1.8 milyar Euro’luk proje
Ilısu projesinin 1.8 milyar Euro büyüklüğe sahip.
Projesi için toplam 1.2 milyar Euro dış kredi kullanılacağı
açıklanmıştı.
Hasankeyf tarihi ve kültürel varlıklarının korunması ve kurtarılması
için 25 milyon Euro civarında bir kaynağa ihtiyaç olduğu
hesaplanıyordu.
Yüzey çalışmaları, kazılar ve taşımalar için 53 milyon dolarlık bir
bütçe gerekeceği tahmin ediliyordu.
Baraja değil tarihin su altında kalmasına karşıyız
HASANKEYF Belediye Başkanı Abdulvahap Kusen, kararı memnuniyetle
karşıladıklarını belirterek, Tarih, kültür, insanlık mirası ve
Hasankeyf adına alınan karar sevindirici. Hasankeyf’in yok edilmesini
istemiyoruz. Buranın gelecek kuşaklar için kalmasını istiyoruz diye
konuştu. Kusen, sözlerini şöyle sürdürdü: Biz barajın yapılmasına
karşı değiliz. Sadece tarihi ilçemizin sular altında kalmasını
istemiyoruz. Bundan sonra Hasankeyf’in sular altında kalmasını
önleyecek projeler geliştirilmesini istiyoruz. Yoksa bir değil, 10
baraj da yapılsa karşı çıkmayız.
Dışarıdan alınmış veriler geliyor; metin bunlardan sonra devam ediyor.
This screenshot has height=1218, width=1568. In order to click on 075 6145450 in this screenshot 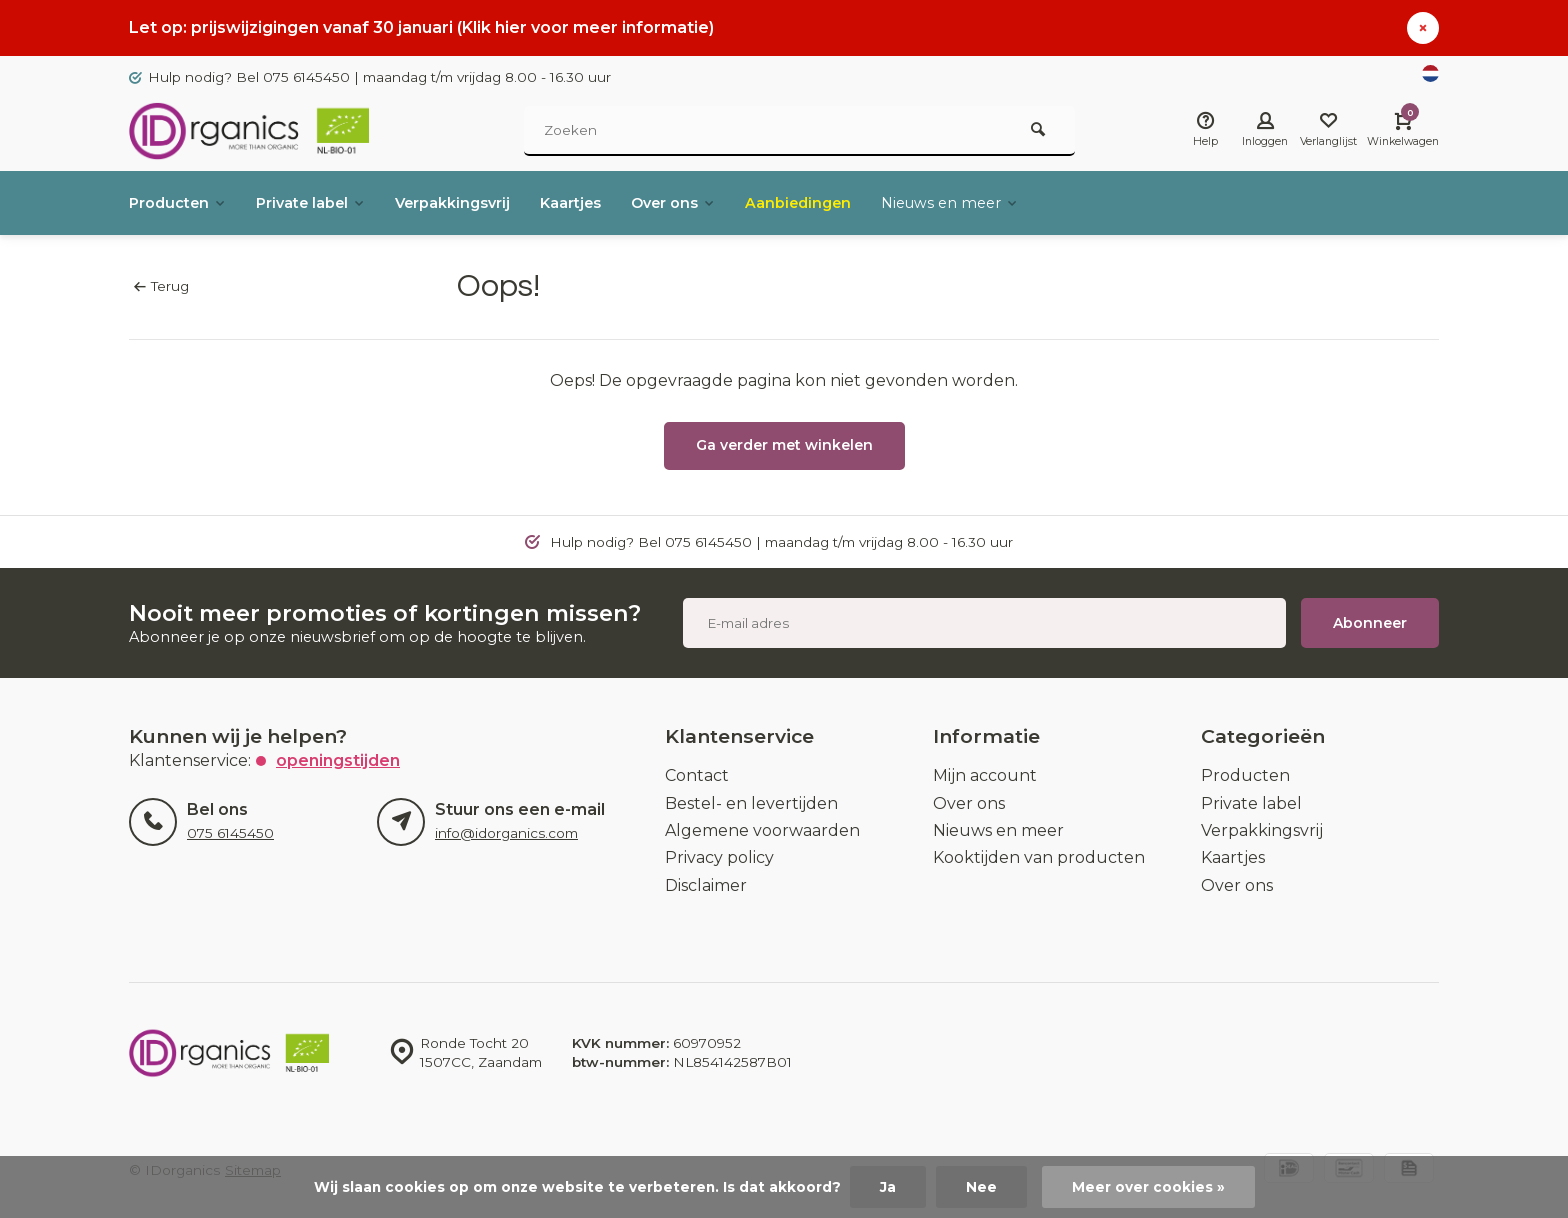, I will do `click(230, 833)`.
Bizim çabamız sadece Hasankeyf
içindir.
Türkiye şartları yerine getirmedi
ALMANYA Ekonomi ve İşbirliği Bakanı Heidemarie Wieczorek-Zeul, baraj
için finansman sağlayan bankaların desteğinin çekmesini memnunlukla
karşıladığını belirterek, Ilısu’ya eleştirel bakışımız başından bu
yana doğruydu. İnsanların, çevrenin ve kültür varlıkların korunması
sağlanmıyorsa baraj için kredi sözleşmeleri bitirilmeli dedi. Zeul,
Türkiye’nin şartları yerine getirmediğini ve bankaların verdiği
kararın doğru olduğunu kaydetti.
HÜRRİYET Gazetesi, 08.07.2009
Bakan rest
çekti, Ilısu için yeni formül aranıyor
Almanya, Avusturya ve İsviçre’nin kredi vermekten vazgeçtiği Ilısu
Barajı için Çevre ve Orman Bakanlığı, konsorsiyumun kararını bekliyor.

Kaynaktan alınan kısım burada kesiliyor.